Below, you can see an admin database, a config database, and a local database. The MongoDB shell creates these databases by default in every MongoDB server.

Listing all MongoDB Databases
Listing all MongoDB Databases

2. Next, run the use command below to create a new database. Replace <database_name> with the database name of your choice. But for this example, the database is named linux.

The use query switches the current database to the one you specify if it exists. If not, the use query creates a new database and automatically switches to it.

use <database_name>
Creating a new MongoDB Database
Creating a new MongoDB Database

3. Rerun the show dbs command as you previously did (step one) to see if the database you created exists.

show dbs

Still don’t see the newly created database (linux) on the list? MongoDB builds the database only when you store data in it for the first time. The data may be in the form of a collection or even a document.

Listing all MongoDB Databases
Listing all MongoDB Databases

4. Now copy/paste the code below to the MongoDB shell and press Enter.

The code below creates a new collection named linux_version, which you can change to which name you prefer.

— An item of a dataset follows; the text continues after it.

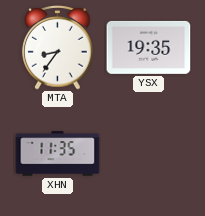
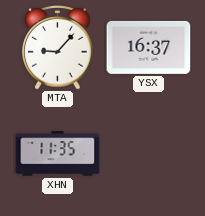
MTA: 8:36 -> 9:07
YSX: 19:35 -> 16:37
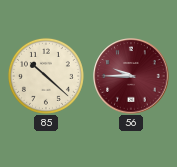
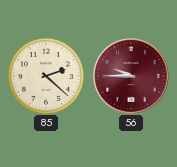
85: 10:22 -> 2:22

The collection contains data in key:value pairs format.

# Using insertOne method to insert data
db.linux_version.insertOne(
	# Key:value pairs to insert to the database
	{ "debian" : "11",
	"ubuntu" : "20.04",
	"rocky linux" : "8.4",
	"alma linux" : "8"
	}
)

In the output below, you can see the linux_version collection is created and comes with an ObjectID.

Showing collection with its ID
Showing collection with its ID

5. Run the show collections command to see a list of collections and see if the new collection linux_version exists.

show collections

You can see below that you’ve successfully created the linux_version collection.

Showing List of Collections
Showing List of Collections

6. Finally, run the command below to view and confirm the data you inserted in the linux_version collection is correct. The pretty() method lets you view the data in a human-readable format.

db.linux_version.find().pretty()

If you ever modify the data in the database, use the Update() method.

You can see the output below is in a much readable format.

Viewing Data from MongoDB Database
Viewing Data from MongoDB Database

Restarting the Docker MongoDB Container

By now, you have a successfully running Docker MongoDB container. But what if you no longer have any use for the container, or what if it’s not working? A couple of Docker commands can help to stop, restart, and even remove a MongoDB Docker container.

1. Run the docker ps command below to list all running containers.

sudo docker ps

Note the name and container ID of the container you wish to stop, restart or remove, as shown below.

Showing all running docker containers
Showing all running docker containers

2. Next, run either of the docker stop commands below to stop a running MongoDB container.

sudo docker stop mymongo
sudo docker stop container-ID

3. Rerun the docker ps command as you previously did (step one) to check if the container has shut down.

sudo docker ps

As you can see below, the container is not in the list of running containers, which indicates you’ve successfully stopped the container.

Listing all Containers
Listing all Containers

4. Now run either of the docker start commands below if you decide to restart a container.

sudo docker start mymongo
sudo docker start container-ID

5. Finally, rerun the docker ps command to see if the container is running.

sudo docker ps

Perhaps you have no further use for a container. If so, you must stop the container first and run the rm command to remove a container, like this: sudo docker container rm mongodb. Similar to the previous examples, replace mongodb with either the container name or container ID.

Conclusion

In this tutorial, you’ve learned how to deploy and manage a Docker MongoDB container by creating an administrator user to create a database and store data into it. You’ve realized that you can stop, restart and remove containers that you no longer need to keep your Docker images clean.

Deploying and managing MongoDB with Docker is the first step towards taking advantage of containerization technology and reducing the overhead. Why not use this first step to explore MongoDB more and see how a Docker MongoDB container can help with your projects?